1 Mayıs 2007’de bir kez daha açığa çıkan bu gereksinimin, her renkten burjuva ve küçük burjuva partilerin at koşturacağı yaklaşan seçimlerde giderilemeyeceği açık. Dahası, Marksist devrimci bir partiye olan gereksinim, burjuvazinin bu seçimler sonrasında yoğunlaşacağı şimdiden öngörülebilen saldırılarıyla birlikte giderek yakıcılaşmaktadır.

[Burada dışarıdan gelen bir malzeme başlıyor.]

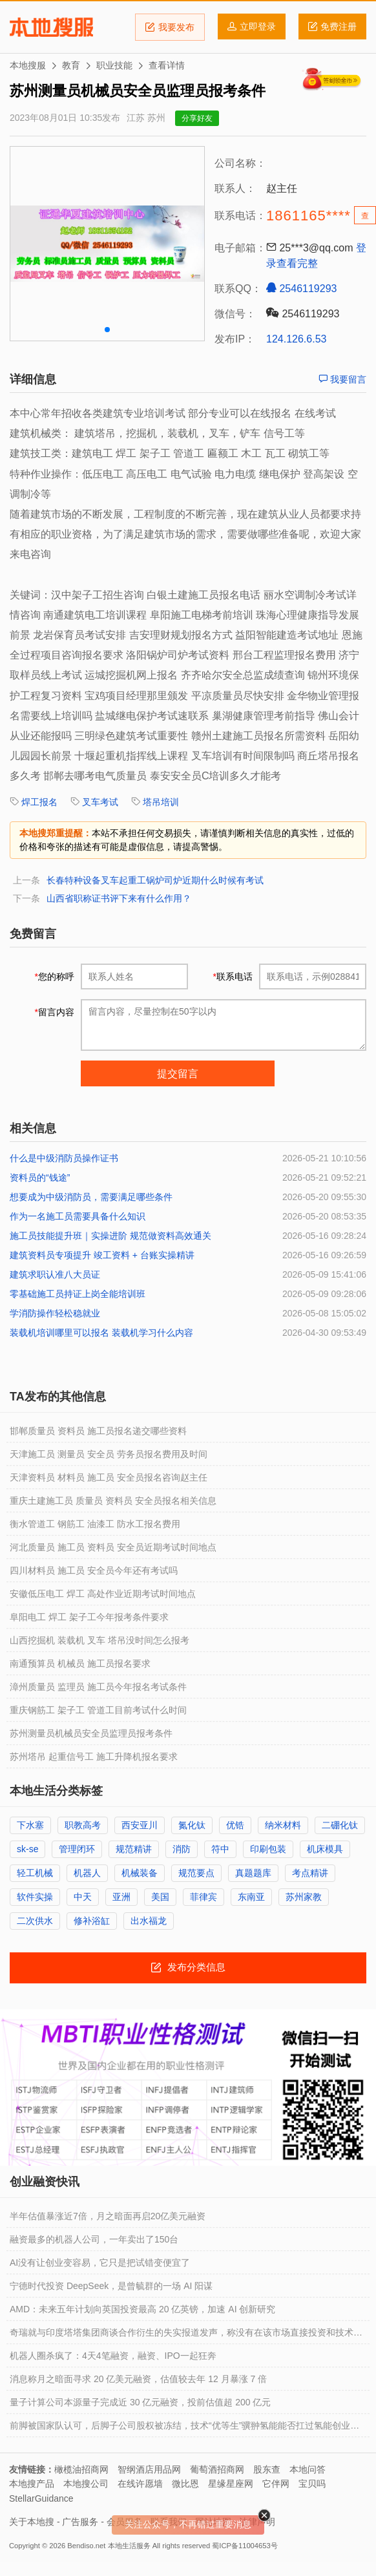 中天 (83, 1897)
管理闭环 (77, 1849)
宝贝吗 (312, 2483)
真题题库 (253, 1873)
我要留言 (342, 379)
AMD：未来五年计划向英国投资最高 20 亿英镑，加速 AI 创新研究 (142, 2309)
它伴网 (275, 2483)
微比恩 (185, 2483)
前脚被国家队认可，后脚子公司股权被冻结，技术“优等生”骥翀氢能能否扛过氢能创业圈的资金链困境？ (184, 2428)
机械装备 (139, 1873)
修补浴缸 (92, 1921)
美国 (160, 1897)
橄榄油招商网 (81, 2469)
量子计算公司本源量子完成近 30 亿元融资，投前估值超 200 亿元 (140, 2402)
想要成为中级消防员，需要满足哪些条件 (91, 1197)
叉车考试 (100, 802)
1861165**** (308, 215)
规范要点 (196, 1873)
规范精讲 (134, 1849)
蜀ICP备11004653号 (244, 2546)
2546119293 (301, 288)
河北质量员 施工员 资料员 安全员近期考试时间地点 (113, 1547)
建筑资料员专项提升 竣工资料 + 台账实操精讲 (102, 1255)
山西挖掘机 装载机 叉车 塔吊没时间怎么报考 (99, 1640)
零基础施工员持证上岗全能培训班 (77, 1294)
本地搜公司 (86, 2483)
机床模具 (325, 1849)
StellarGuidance (41, 2498)
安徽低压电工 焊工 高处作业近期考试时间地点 (103, 1594)
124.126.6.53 (296, 338)
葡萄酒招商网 (217, 2469)
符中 (220, 1849)
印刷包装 (268, 1849)
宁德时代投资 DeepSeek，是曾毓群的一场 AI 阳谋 (111, 2286)
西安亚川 (139, 1825)
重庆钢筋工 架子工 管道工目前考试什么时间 (98, 1710)
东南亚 (251, 1897)
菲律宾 (203, 1897)
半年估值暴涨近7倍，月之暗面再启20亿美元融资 (107, 2216)
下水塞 (30, 1825)
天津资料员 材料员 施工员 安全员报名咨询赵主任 (108, 1477)
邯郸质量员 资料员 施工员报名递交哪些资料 (98, 1431)
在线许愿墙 (140, 2483)
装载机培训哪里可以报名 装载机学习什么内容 (101, 1332)
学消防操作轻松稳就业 (55, 1313)
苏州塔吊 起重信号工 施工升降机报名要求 (94, 1756)
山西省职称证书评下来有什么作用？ (119, 898)
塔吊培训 (161, 802)
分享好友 (197, 118)
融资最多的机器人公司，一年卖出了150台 (94, 2239)
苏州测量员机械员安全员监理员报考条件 (91, 1733)
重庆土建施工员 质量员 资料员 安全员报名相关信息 (113, 1500)
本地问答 (307, 2469)
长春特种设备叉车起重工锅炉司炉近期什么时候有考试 (155, 880)
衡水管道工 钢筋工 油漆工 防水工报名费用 (95, 1524)
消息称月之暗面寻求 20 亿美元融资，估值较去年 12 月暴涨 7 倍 (138, 2379)
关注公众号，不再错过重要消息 (188, 2524)
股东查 (266, 2469)
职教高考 (83, 1825)
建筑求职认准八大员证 (55, 1274)
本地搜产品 (31, 2483)
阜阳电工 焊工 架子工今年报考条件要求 (89, 1617)
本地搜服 (51, 27)
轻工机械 (35, 1873)
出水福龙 (149, 1921)
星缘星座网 (230, 2483)
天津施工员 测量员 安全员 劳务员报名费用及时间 (108, 1454)
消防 (181, 1849)
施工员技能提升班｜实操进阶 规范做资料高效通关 (110, 1235)
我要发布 (169, 27)
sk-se (27, 1849)
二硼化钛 (340, 1825)
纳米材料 (283, 1825)
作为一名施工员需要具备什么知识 (77, 1216)
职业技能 (114, 65)
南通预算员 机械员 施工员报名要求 (80, 1663)
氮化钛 (191, 1825)
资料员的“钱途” (40, 1177)
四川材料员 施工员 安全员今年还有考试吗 (94, 1570)
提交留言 (177, 1073)
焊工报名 (39, 802)
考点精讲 (310, 1873)
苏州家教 (304, 1897)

Ancak kapitalist sömürüye son vermeyi ve sosyalizmi hedefleyen böyle bir önderlik, bir günde inşa edilmez. Marksist devrimci önderlik, küçük burjuva radikalleriyle, merkezcilerle hatta Stalinistler ve sendika bürokratlarıyla flört edip onlara –ideolojik ve politik- ödünler vererek de kurulamaz. Bu tür girişimler, işçi sınıfının ve gençliğin devrimci önderliğini sabırla inşa etme yerine, on yıllarını bu kesimlere kur yaparak geçirmiş olan küçük burjuva acelecilerin “treni kaçırma“ korkusunun ürünü olmaktan başka bir şey değildir. Dahası, bu tür çabalar, işçi sınıfının öncü kesimlerini “burjuvaziye karşı mücadele“ adına ideolojik ve politik olarak küçük burjuvaziye yedeklemek; küçük burjuvazinin radikal kesimlerine, sendika bürokratlarına ve Stalinistlere sosyalist makyaj yapmaktan başka bir anlam taşımamaktadır.
İşçi sınıfını bu tür akımlara yedekleyen “aceleci“lerin yol açtığı felaketler, ortalama tarih bilgisine sahip hiç kimse için sır değil. Dolayısıyla, Türkiye işçi sınıfının, benzeri felaketleri yaşayarak “Amerika’yı yeniden keşfetme“si gerekmiyor.
Bu topraklarda devrimci bir işçi sınıfı alternatifini yükseltmenin yolu, Marksist devrimci bir partiyi, kapitalizm adlı bu akıldışı sisteme karşı dünya çapında süren mücadelenin bir parçası olarak, adım adım inşa etmekten geçer.
Marksistler sosyalizmin bir dünya sistemi olduğundan ve işçi sınıfının burjuvazinin uluslararası düzeyde örgütlü saldırılarına, yalnızca aynı düzeyde örgütlü bir yapıyla karşı koyabileceği gerçeğinden hareket ederler. Türkiye’deki mülk sahibi sınıflar uluslararası sermayenin organik bileşenleridir. Onların içinde uluslararası sermayeden bağımsız ve / veya ona “alternatif“ olabilecek “ulusal“ vb. bir kesim söz konusu değildir.
Türkiyeli emekçiler ve gençlik, kapitalist sömürüye son vermek; üzerinde yaşadığımız topraklarda işçi sınıfının öncüsünü devrimci bir partide örgütlemek için, aynı zamanda bir dünya partisi içinde, diğer uluslardan yoldaşlarıyla birlikte yürümek zorundadır. Bu, temellerini Lenin’in attığı Komünist Enternasyonal’in devamı olarak Troçki ve yoldaşlarının kurduğu; bütün tasfiye girişimlerine karşın varlığını sürdüren Dördüncü Enternasyonal’dir.